What would be really nice is if there were a system like how debian, ubuntu, etc. does it, and allow for official (and unofficial) mirrors
But that's really a crates.io feature, not cargo's. You could easily deploy your own repository which serves everyone a random file when you pull "some_crate-1.2.3".
Let's just see what happens when they get their first court order, which they certainly will (due to their global name-spacing).
As I said below, we will comply with the law.

(And I'm not sure what that has to do with namespacing.)

I believe he means that packages aren't namespaced (owner/package-name), so if I publish a package called nike, Nike could come and want to take over the package name.
Global namespacing has nothing to do with that. Even with per-user namespacing, there's nothing to stop a user from making their username "nike" and publishing all their code under "nike/package-name", which would be subject to just as much potential legal action as a package named "nike" itself. Likewise there's also nothing to stop Bob from uploading "bob/nike".
If course global name-spacing has something to do with it!

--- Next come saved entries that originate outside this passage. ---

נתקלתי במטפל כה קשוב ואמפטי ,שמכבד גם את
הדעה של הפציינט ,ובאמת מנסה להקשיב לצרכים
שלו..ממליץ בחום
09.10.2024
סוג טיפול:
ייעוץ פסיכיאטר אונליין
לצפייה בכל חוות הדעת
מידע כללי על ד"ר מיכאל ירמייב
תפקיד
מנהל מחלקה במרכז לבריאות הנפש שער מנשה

What's the difference between a "username" resulting in nike/package-name and a package called nike-package-name?

Not much in practice. Name-spacing doesn't mean "add another made up name entry somewhere".

That's why people who thought about these issues out-sourced this concern completely: Prove your ownership of nike.com and you can publish as nike.com.

Suddenly 99.9% of the trademark issues are gone, handled by registrars.

I think this approach is pretty obvious and I find the lack of thought coming from rust devs deeply concerning.

I'm not sure what you're trying to say. The problem exists independently of whether or not global namespacing is implemented by a package repository. Nike would have just as much authority to remove a "nike" package in a global namespace as it would to remove "bob/nike" (which is to say, almost no authority whatsoever).

I have no dog in the fight over whether or not a global namespace is a good idea, but it's tiresome to see irrelevant arguments being trotted out against global namespacing.

It wouldn't likely meet the standard of "confusingly similar" unless you called it "Nike" in order to somehow leverage the actual shoe brand (logos 'n all). But even if it didn't, you could imagine an index operator succumbing to the (unreasonable) request of a lawyer in order to avoid a conflict requiring representation.